──────── DATA ────────

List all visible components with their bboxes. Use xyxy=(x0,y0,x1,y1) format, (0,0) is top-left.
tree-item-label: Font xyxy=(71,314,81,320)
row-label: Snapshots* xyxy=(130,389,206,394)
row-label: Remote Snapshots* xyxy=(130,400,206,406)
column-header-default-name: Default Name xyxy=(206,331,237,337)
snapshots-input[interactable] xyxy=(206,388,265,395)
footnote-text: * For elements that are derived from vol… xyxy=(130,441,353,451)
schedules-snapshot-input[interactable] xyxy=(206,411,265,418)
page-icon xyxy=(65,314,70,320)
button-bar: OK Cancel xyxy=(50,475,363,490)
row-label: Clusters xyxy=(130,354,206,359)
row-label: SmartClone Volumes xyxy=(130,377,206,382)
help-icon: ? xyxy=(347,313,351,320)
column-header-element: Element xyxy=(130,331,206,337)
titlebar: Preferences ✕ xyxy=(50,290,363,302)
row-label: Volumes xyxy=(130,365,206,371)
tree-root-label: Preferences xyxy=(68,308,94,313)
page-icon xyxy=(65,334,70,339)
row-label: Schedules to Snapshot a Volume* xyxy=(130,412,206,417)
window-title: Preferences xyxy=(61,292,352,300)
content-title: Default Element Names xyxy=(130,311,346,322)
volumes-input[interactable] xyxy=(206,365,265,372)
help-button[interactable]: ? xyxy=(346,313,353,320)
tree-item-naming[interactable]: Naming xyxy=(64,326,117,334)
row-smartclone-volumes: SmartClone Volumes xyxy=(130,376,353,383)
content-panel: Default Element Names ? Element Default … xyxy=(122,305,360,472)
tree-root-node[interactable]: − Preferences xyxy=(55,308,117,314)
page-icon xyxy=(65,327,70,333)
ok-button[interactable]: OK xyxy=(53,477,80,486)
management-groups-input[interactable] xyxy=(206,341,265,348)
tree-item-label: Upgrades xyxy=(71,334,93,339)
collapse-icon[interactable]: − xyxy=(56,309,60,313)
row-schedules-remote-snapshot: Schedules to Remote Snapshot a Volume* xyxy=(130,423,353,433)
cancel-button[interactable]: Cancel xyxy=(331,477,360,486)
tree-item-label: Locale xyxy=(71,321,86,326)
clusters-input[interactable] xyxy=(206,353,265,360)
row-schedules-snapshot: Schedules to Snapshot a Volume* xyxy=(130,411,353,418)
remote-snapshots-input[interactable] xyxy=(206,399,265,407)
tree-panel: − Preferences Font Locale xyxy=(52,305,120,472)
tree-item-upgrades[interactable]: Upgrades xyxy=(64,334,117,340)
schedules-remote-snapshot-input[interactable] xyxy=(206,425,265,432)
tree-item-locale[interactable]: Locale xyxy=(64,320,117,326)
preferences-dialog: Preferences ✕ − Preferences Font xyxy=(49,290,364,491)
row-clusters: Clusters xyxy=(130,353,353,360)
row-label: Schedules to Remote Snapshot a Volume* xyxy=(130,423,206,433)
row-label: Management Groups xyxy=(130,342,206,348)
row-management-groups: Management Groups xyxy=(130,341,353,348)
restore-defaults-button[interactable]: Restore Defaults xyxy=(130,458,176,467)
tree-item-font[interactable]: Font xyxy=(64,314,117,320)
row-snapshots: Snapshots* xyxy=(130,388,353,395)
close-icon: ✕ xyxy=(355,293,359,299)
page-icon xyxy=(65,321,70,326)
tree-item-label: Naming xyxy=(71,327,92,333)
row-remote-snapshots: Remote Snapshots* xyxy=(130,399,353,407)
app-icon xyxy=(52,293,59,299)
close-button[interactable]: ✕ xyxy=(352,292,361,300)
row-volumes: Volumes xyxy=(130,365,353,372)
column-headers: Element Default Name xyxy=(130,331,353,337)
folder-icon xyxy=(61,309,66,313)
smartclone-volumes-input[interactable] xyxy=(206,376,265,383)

────────

> [EXERCISE GOAL]
Your task is to reproduce all the data exactly as shown.

> [RESPONSE TO THIS EXERCISE]
List all visible components with their bboxes. Use xyxy=(x0,y0,x1,y1) format, (0,0) is top-left.
tree-item-label: Font xyxy=(71,314,81,320)
row-label: Snapshots* xyxy=(130,389,206,394)
row-label: Remote Snapshots* xyxy=(130,400,206,406)
column-header-default-name: Default Name xyxy=(206,331,237,337)
snapshots-input[interactable] xyxy=(206,388,265,395)
footnote-text: * For elements that are derived from vol… xyxy=(130,441,353,451)
schedules-snapshot-input[interactable] xyxy=(206,411,265,418)
page-icon xyxy=(65,314,70,320)
button-bar: OK Cancel xyxy=(50,475,363,490)
row-label: Clusters xyxy=(130,354,206,359)
row-label: SmartClone Volumes xyxy=(130,377,206,382)
help-icon: ? xyxy=(347,313,351,320)
column-header-element: Element xyxy=(130,331,206,337)
titlebar: Preferences ✕ xyxy=(50,290,363,302)
row-label: Volumes xyxy=(130,365,206,371)
tree-root-label: Preferences xyxy=(68,308,94,313)
page-icon xyxy=(65,334,70,339)
row-label: Schedules to Snapshot a Volume* xyxy=(130,412,206,417)
window-title: Preferences xyxy=(61,292,352,300)
content-title: Default Element Names xyxy=(130,311,346,322)
volumes-input[interactable] xyxy=(206,365,265,372)
help-button[interactable]: ? xyxy=(346,313,353,320)
tree-item-naming[interactable]: Naming xyxy=(64,326,117,334)
row-smartclone-volumes: SmartClone Volumes xyxy=(130,376,353,383)
content-panel: Default Element Names ? Element Default … xyxy=(122,305,360,472)
tree-root-node[interactable]: − Preferences xyxy=(55,308,117,314)
page-icon xyxy=(65,327,70,333)
ok-button[interactable]: OK xyxy=(53,477,80,486)
management-groups-input[interactable] xyxy=(206,341,265,348)
tree-item-label: Upgrades xyxy=(71,334,93,339)
collapse-icon[interactable]: − xyxy=(56,309,60,313)
row-schedules-remote-snapshot: Schedules to Remote Snapshot a Volume* xyxy=(130,423,353,433)
cancel-button[interactable]: Cancel xyxy=(331,477,360,486)
tree-item-label: Locale xyxy=(71,321,86,326)
clusters-input[interactable] xyxy=(206,353,265,360)
row-schedules-snapshot: Schedules to Snapshot a Volume* xyxy=(130,411,353,418)
remote-snapshots-input[interactable] xyxy=(206,399,265,407)
tree-panel: − Preferences Font Locale xyxy=(52,305,120,472)
tree-item-upgrades[interactable]: Upgrades xyxy=(64,334,117,340)
schedules-remote-snapshot-input[interactable] xyxy=(206,425,265,432)
tree-item-locale[interactable]: Locale xyxy=(64,320,117,326)
preferences-dialog: Preferences ✕ − Preferences Font xyxy=(49,290,364,491)
row-clusters: Clusters xyxy=(130,353,353,360)
row-label: Schedules to Remote Snapshot a Volume* xyxy=(130,423,206,433)
row-label: Management Groups xyxy=(130,342,206,348)
row-management-groups: Management Groups xyxy=(130,341,353,348)
restore-defaults-button[interactable]: Restore Defaults xyxy=(130,458,176,467)
tree-item-font[interactable]: Font xyxy=(64,314,117,320)
row-snapshots: Snapshots* xyxy=(130,388,353,395)
close-icon: ✕ xyxy=(355,293,359,299)
page-icon xyxy=(65,321,70,326)
tree-item-label: Naming xyxy=(71,327,92,333)
row-remote-snapshots: Remote Snapshots* xyxy=(130,399,353,407)
app-icon xyxy=(52,293,59,299)
close-button[interactable]: ✕ xyxy=(352,292,361,300)
row-volumes: Volumes xyxy=(130,365,353,372)
column-headers: Element Default Name xyxy=(130,331,353,337)
folder-icon xyxy=(61,309,66,313)
smartclone-volumes-input[interactable] xyxy=(206,376,265,383)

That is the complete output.